We, decreed a dying breed,
(lies told live by hell spawned news feed)
venture alone and unarmed
in a hunt for humanity;
an endangered species
worthy of kid gloves
and gratis hugs.

Some, coaxed with kindness,
do their brethren proud
belying the myth
extinction has erased them
from the face of the earth.

Granted, sightings are rare,
but they are still there,
providing your binoculars
are top of the line
and you're willing to invest
a wee bit of time.

Decency still subsists
however hidden 
in the hardened hearts of heathens.
Subtle nudges are our friends
and will keep them from their end
if wisely deployed and employed.

We must excavate the good
in soured guts
or without a but
it will be we
posed and displayed
in glass cases
being jeered at
by those with firmly fisted spears.

Continued ravages by savages
will bring the earth full circle
with only the fires
of global devastation
to illuminate the coming
of the Dark Age.

Polish the spyglasses,
safely secure those nudges,
and get ready for wear and tear
on keen eyes and cramped feet

ready…set…seek…

fear not filthy hands
immersed in malignant meat
there's good in there
somewhere
for beneath rough facades
God has equipped each member
of the human race
with at least one
saving grace

His image instilled in all

even those masked
by evil's caul
aren't doomed to fall
should we extend our hands
to misled man
and duly dig deep
to wake His reflected beauty 
forever thriving
in inner mirrors
which remember their Maker

each awaiting to be unveiled
by the few undaunted
movers and shakers.

Those in the know
wish us Godspeed
on the down-low
for the success of our numbers
will greatly encumber
the thunder of apocalyptic hooves
as horsemen pause to espy
souls unplucked on high

only to find prey unplentiful.

The promise of salvation
set forth in Revelation
will never be revoked,
and these wings we wear
are there 
to ensure our Father’s favored children 
don’t go up in smoke.


----------



## Gumby (Mar 5, 2018)

*Driver's Ed 101 (Language)*

She was well into her fifties
when daddy ran her down 
on the road to enlightenment.
Eighteen wheels of ignorance
doesn’t leave pretty roadkill.

There had been signs along the way,
but they were hidden
by the forest of family trees.

Sounds of daddy 
raging at the television,
as those who had a dream
  marched into history—
blended with the aroma 
of mama's fried chicken in the kitchen.

Every Sunday, the straight and narrow
road to heaven, singing
_Jesus loves the little children,
all the children of the world._
In the little white church, 
  inside and out.

“Of course you're welcome at the family reunion, 
it's been sixty years for the folks now,
but, about your grandson, sis...”

_No niggers in the family photos, even if they are blood._

Daddy always taught us,
  when you're driving,
you don't swerve 
  for a rabbit in the road.


----------



## Darkkin (Mar 5, 2018)

*Dance at Grace Tide*

Dance at Grace Tide


The Ebb Tide, a place of bleak wonder, life at the brink, Death’s heart waited.
Gowned in down, overlaid by a spider’s lace, Flo her face kissed by shadows.
Drawn to her bright soul, her birthright of light, came Ebb, feared and fated.

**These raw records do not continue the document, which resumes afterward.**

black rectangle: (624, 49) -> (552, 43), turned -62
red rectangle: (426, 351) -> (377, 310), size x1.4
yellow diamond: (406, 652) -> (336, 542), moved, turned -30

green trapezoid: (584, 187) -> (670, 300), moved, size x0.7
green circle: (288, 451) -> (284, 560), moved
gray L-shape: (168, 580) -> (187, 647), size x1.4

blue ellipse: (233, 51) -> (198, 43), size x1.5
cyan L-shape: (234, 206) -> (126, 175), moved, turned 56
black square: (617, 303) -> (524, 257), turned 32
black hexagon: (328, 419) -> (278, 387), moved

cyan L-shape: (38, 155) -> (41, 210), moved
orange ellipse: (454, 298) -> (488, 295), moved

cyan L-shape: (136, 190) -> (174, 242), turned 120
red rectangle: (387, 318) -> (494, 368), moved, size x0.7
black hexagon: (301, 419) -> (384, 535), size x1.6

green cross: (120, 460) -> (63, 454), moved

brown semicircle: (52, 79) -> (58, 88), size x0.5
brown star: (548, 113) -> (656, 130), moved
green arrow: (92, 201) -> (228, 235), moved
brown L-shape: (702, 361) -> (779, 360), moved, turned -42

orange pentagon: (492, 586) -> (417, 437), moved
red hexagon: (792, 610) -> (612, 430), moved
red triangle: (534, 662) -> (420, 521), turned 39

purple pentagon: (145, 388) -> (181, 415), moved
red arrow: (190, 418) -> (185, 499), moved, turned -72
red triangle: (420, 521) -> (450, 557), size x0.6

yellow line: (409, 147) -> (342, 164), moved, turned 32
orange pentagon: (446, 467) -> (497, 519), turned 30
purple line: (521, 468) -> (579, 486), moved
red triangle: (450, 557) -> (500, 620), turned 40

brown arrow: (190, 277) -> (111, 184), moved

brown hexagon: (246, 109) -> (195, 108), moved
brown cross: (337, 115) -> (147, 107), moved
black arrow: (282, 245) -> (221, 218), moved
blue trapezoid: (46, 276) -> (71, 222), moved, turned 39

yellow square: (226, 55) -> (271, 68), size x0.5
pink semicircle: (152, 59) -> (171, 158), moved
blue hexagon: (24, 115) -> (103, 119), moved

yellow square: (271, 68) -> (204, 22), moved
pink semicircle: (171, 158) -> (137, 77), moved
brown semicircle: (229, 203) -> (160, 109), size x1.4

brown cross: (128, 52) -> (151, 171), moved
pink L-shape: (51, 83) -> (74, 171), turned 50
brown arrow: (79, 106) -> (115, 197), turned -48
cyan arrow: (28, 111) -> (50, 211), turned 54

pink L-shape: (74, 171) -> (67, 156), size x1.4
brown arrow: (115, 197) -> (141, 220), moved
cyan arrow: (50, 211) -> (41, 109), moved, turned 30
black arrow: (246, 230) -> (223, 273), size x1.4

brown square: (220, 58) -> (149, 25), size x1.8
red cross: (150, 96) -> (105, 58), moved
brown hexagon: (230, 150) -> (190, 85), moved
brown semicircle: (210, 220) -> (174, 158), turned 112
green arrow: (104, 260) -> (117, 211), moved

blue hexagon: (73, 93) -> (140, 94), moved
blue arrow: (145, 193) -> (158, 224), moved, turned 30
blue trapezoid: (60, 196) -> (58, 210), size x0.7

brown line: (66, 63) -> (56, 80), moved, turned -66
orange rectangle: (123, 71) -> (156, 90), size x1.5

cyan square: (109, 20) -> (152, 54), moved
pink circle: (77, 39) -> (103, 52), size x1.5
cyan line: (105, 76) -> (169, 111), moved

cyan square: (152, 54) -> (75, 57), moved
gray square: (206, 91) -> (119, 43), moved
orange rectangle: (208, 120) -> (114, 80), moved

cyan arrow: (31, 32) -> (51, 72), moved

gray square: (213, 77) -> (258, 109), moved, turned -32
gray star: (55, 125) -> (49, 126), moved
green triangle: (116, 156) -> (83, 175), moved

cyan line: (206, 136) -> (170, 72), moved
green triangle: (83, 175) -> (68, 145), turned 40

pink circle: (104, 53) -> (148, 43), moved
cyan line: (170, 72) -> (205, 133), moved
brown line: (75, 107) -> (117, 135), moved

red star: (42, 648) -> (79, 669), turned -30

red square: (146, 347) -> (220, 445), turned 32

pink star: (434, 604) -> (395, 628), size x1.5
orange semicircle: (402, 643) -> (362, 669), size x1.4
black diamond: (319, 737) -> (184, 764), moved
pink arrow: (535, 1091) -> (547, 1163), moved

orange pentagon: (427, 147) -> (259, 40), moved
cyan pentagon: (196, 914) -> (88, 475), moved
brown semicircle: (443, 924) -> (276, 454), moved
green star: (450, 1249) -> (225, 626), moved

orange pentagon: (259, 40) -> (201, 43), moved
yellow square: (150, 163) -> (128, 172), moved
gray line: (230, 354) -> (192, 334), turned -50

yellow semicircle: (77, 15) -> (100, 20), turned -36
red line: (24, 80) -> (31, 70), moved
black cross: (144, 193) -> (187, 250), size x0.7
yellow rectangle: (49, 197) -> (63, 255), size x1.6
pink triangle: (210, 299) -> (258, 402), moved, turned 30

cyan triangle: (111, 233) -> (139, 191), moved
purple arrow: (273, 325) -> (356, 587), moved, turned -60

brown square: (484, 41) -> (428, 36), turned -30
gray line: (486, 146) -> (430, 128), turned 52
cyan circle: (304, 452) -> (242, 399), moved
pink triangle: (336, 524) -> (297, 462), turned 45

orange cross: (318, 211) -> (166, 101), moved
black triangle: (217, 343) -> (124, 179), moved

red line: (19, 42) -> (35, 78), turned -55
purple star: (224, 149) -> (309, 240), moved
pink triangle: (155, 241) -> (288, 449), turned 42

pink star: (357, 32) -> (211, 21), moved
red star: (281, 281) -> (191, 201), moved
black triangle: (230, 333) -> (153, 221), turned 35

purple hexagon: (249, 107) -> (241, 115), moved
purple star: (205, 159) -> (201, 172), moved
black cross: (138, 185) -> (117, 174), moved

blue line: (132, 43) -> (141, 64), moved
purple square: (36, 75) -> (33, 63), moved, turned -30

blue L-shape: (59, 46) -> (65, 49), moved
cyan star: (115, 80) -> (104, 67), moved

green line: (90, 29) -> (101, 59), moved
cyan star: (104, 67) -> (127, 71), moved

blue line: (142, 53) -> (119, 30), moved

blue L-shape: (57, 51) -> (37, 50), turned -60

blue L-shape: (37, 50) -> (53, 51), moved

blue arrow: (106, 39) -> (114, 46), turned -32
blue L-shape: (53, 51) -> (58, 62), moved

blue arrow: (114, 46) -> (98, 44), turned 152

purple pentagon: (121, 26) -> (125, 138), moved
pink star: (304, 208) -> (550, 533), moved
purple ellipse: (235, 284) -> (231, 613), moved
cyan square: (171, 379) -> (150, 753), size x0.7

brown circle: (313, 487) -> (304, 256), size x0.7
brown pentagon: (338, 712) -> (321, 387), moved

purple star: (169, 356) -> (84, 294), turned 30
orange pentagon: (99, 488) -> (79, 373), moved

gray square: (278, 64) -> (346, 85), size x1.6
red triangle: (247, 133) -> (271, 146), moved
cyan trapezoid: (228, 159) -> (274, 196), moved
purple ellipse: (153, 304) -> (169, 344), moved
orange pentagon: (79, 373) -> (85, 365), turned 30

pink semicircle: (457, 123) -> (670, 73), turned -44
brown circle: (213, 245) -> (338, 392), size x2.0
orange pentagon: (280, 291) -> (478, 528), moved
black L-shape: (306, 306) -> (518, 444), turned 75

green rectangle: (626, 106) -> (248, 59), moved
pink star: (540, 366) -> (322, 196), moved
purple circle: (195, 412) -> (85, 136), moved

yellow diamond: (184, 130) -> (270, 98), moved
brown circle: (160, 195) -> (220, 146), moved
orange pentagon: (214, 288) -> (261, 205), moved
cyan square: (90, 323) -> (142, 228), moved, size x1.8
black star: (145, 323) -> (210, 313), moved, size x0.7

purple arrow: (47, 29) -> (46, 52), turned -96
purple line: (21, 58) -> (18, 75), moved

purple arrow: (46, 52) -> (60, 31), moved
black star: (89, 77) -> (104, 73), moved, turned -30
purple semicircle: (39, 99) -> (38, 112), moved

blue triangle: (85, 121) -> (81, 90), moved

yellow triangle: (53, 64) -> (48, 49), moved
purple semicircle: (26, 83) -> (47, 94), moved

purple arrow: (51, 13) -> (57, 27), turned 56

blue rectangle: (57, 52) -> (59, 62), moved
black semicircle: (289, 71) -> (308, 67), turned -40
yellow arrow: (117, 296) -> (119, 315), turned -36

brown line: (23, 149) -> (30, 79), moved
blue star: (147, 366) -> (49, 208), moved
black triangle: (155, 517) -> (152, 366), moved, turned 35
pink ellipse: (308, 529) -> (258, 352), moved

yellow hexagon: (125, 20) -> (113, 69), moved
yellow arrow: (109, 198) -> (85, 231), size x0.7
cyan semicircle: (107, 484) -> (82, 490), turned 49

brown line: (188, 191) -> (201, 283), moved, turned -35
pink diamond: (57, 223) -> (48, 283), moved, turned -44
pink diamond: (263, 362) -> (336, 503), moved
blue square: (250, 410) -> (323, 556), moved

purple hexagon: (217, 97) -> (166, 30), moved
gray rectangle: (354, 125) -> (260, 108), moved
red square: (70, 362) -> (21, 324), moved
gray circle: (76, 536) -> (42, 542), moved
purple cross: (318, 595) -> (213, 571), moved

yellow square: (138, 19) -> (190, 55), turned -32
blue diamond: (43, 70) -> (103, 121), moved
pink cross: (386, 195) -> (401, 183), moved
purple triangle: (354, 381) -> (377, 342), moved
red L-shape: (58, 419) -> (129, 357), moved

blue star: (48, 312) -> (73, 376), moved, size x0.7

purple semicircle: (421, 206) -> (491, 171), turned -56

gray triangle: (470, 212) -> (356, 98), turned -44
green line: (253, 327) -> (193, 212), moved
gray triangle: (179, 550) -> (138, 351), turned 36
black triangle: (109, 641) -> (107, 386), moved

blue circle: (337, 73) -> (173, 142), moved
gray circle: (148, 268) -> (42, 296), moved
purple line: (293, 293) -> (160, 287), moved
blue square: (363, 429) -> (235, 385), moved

A moment stolen twice each day, when their mortal guises were emancipated—
Free of the spell that held their circle unbroken, unyielding as the tidal flows.
The Ebb Tide, a place of bleak wonder, life at the brink, Death’s heart waited.

In that blink, they were just a gentleman, his lady, their dance uncomplicated.
On a three count—Whirl, swirl.  Glide.  Fingers brush.  And the hearts know.
Drawn to her bright soul, her birthright of light, came Ebb, feared and fated.

A gentleman born, Ebb inherited the duties of the pariah, a power oft berated.
Still she loved him, dared to touch her fingers to his—Flo let her heart show.
The Ebb Tide, a place of bleak wonder, life at the brink, Death’s heart waited.

A touch, the merest brush—Her breath upon his skin, a spell so complicated.
Bound to cycles unbroken, feathers cede to skin and silk, ashes upon snow.
Drawn to her bright soul, her birthright of light, came Ebb, feared and fated.

Life at ebb tide, a battlefield o’er which Ebb waltzed, his broken heart elated—
The glory of his Flo in bloom, joy of that sacred hour at a place few dare go.
The Ebb Tide, a place of bleak wonder, life at the brink, Death’s heart waited.
Drawn to her bright soul, her birthright of light, came Ebb, feared and fated.


----------



## CrimsonAngel223 (Mar 10, 2018)

Like Jarls, Shoguns, Kings, Lords, 
and Queens
They each share a touch of grace
reclining in their navy-blue or gray 
Arthurian strongholds.

They assume they’re unstoppable
casting sweaty men to war like
salmon to sea
Yet they’re still mortals
but with a touch of grace.


----------



## Cugoano (Mar 11, 2018)

*Stops Every Where *

at a Detroit stop
intense eyes talked
from nowhere known

I looked round a young man
just he and I alone
a stranger from the war
his look said Viet Nam

camouflaged pants
tucked in leather boots
he spoke as if he knew me,
familiar in his tone
but tone so strange to me

as his tone converged
with agitated stance 
he talked about his comrades
all laid out in a row

five heads he said,
my virgin mind perplexed
five heads he said once more

five heads, each with its own tree
foliage all around,
distant popping sounds
trails across the sky

along a jungle path
making clearings bright
my comrade’s heads laid neatly
for others to see

all in a row
places mapped by steps
my comrade’s heads laid neatly
for others to see

rotted jungle floor
no marching anymore
my comrade’s heads laid neatly
for others to see

his voice quivered sweetly
moistness in hard eyes
my comrade’s heads laid neatly
for others to see

I thought his hands would grab me
to make a point once more
a deed was done with suffering
his body felt the cuts

the bus arrived for rescue
he did not cross the door
I left him standing talking

my comrade’s heads laid neatly
for others to see.


----------



## ned (Mar 15, 2018)

*Telford Street*

.
A stone’s throw from the riot zone
Is a row of back-to-backs
In a dead-end street just below 
A rumble of railway tracks.


The squat sits squarely where it stands
Complete with toking punks 
Getting high behind broken windows
Covered up with boards.

And falling-down drunks 
That come and go
Blinded as a legless man
Crawling to Lourdes.


While a knock on the door at number four
Softly in the night
Means once more, she’s turning on
The lipstick-tinted light. 


In a splash of rusted yellow 
Lay the permanent skip
Where children play through-and-through
And catch-me-if-you-chase.

Under the damp arch, slogans bellow
I live here and here’s the proof!
And by the lamp ‘Jesus loves you’
The only touch of grace.


----------



## Chesters Daughter (Mar 15, 2018)

This challenge is now closed.


----------